Wade finished with three points on 1-for-13 shooting. He had never shot so poorly when taking at least 13 tries, and the point total was the third-lowest of his career. He has been held scoreless twice.

LeBron James scored 25 points and Chris Bosh had 21 points and 11 rebounds for Miami, which learned earlier Monday that top reserve Udonis Haslem will need surgery to repair a torn foot ligament and be out indefinitely.

T.J. Ford scored 13 points and Mike Dunleavy added 11 for the Pacers, who took control with a 29-11 run in the second quarter.

The Pacers (6-6) had been 0-4 when scoring less than 99 points. Granger hit a pair of 3-pointers 36 seconds apart in the final 2½ minutes to seal it, the last one giving Indiana a 91-75 lead and sending just about everyone who was left in the seats heading to the exits.

Hours after learning Haslem will have surgery Tuesday, the Heat struggled just about every step of the way.

Zydrunas Ilgauskas and Carlos Arroyo each scored 12 for Miami.

Indiana’s reserves outscored their counterparts 40-4. The only Miami reserve to score was Jamaal Magloire, who entered with three points all season.

Here’s a perfect example of how the night went for Miami: With 1:16 left, James and Bosh both leaped for a defensive rebound. They both missed it, both fell over backwards, and the ball went to Indiana.

Wade missed his last nine shots of Friday’s game against Charlotte, when he was battling flulike symptoms. He didn’t play Saturday in Memphis, then made just one of his 13 shots against the Pacers.

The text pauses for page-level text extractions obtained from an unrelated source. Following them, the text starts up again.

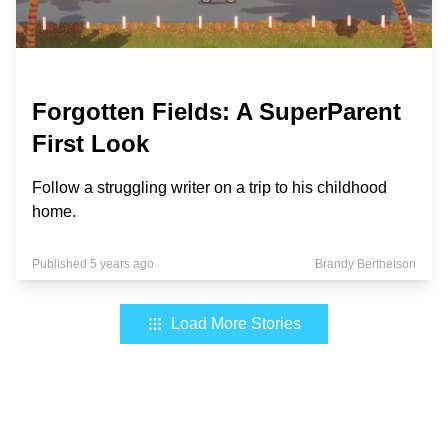
Forgotten Fields: A SuperParent
First Look
Follow a struggling writer on a trip to his childhood
home.
Published 5 years ago
Brandy Berthelson
Load More Stories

So over that span, he’s gone a baffling 1 for 22 from the field.

And when Wade got an attempt to finally fall, it didn’t count.

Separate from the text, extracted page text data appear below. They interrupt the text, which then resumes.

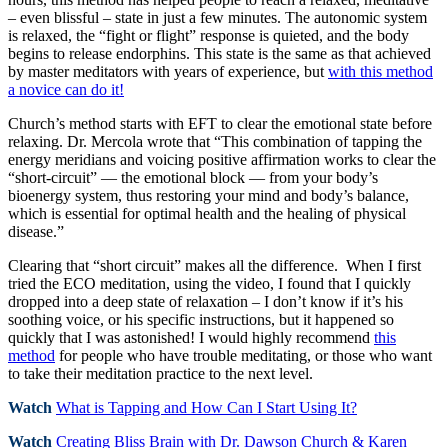
– even blissful – state in just a few minutes. The autonomic system
is relaxed, the “fight or flight” response is quieted, and the body
begins to release endorphins. This state is the same as that achieved
by master meditators with years of experience, but
with this method
a novice can do it!
Church’s method starts with EFT to clear the emotional state before
relaxing. Dr. Mercola wrote that “This combination of tapping the
energy meridians and voicing positive affirmation works to clear the
“short-circuit” — the emotional block — from your body’s
bioenergy system, thus restoring your mind and body’s balance,
which is essential for optimal health and the healing of physical
disease.”
Clearing that “short circuit” makes all the difference. When I first
tried the ECO meditation, using the video, I found that I quickly
dropped into a deep state of relaxation – I don’t know if it’s his
soothing voice, or his specific instructions, but it happened so
quickly that I was astonished! I would highly recommend
this
method
for people who have trouble meditating, or those who want
to take their meditation practice to the next level.
Watch
What is Tapping and How Can I Start Using It?
Watch
Creating Bliss Brain with Dr. Dawson Church & Karen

Wade drove into the lane from the right wing midway through the third quarter, tossed up a shot off the board and in — only to have it waved off by Solomon Jones drawing a charge on the play. Wade attacked Jones again on the next Miami possession, got his layup blocked, then got a technical foul out of frustration.

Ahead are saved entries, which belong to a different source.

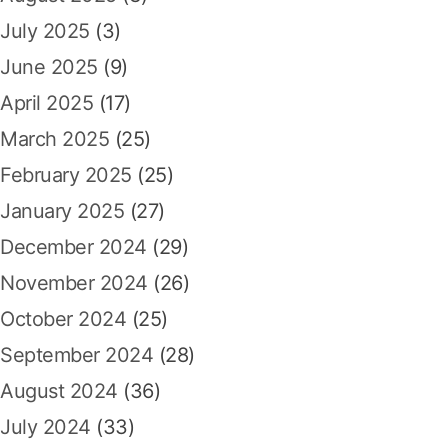
July 2025
(3)
June 2025
(9)
April 2025
(17)
March 2025
(25)
February 2025
(25)
January 2025
(27)
December 2024
(29)
November 2024
(26)
October 2024
(25)
September 2024
(28)
August 2024
(36)
July 2024
(33)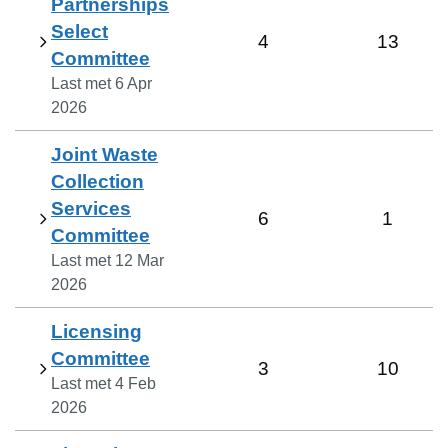
Partnerships
Select
4
13
Committee
Last met
6 Apr
2026
Joint Waste
Collection
Services
6
1
Committee
Last met
12 Mar
2026
Licensing
Committee
3
10
Last met
4 Feb
2026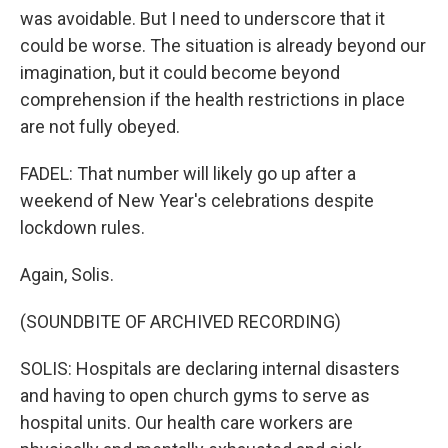
was avoidable. But I need to underscore that it
could be worse. The situation is already beyond our
imagination, but it could become beyond
comprehension if the health restrictions in place
are not fully obeyed.
FADEL: That number will likely go up after a
weekend of New Year's celebrations despite
lockdown rules.
Again, Solis.
(SOUNDBITE OF ARCHIVED RECORDING)
SOLIS: Hospitals are declaring internal disasters
and having to open church gyms to serve as
hospital units. Our health care workers are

Not even two minutes later, the 7-foot-3, 260-pound Ilgauskas was called for a charge against 6-foot, 160-pound Darren Collison, who had no problem standing tall against a man who looks twice his size.

It was that sort of night for the Pacers.

They took the fight to Miami, with one sequence in the third quarter maybe summing it all up best. Indiana held the ball for 54 straight seconds on one possession — an absolute eternity in a game with a 24-second shot clock.

The strange series began with 1:18 left in the third, when James missed a 3-pointer and Indiana controlled the rebound. Ford had a layup blocked and got his own rebound. Granger missed a 3-pointer, with Jones getting the offensive board. Granger missed another jumper, Jones getting yet another long rebound, and then Granger misfired yet again from beyond the arc.

Magloire ended the possession with a defensive rebound, James made two free throws at the other end, and the Heat were down 74-64 entering the fourth.

NOTES: Boxing promoter Don King was at the game. … The Pacers used their fourth different starting lineup in 12 games. … Miami won last season’s two home games against Indiana by 34 and 30 points.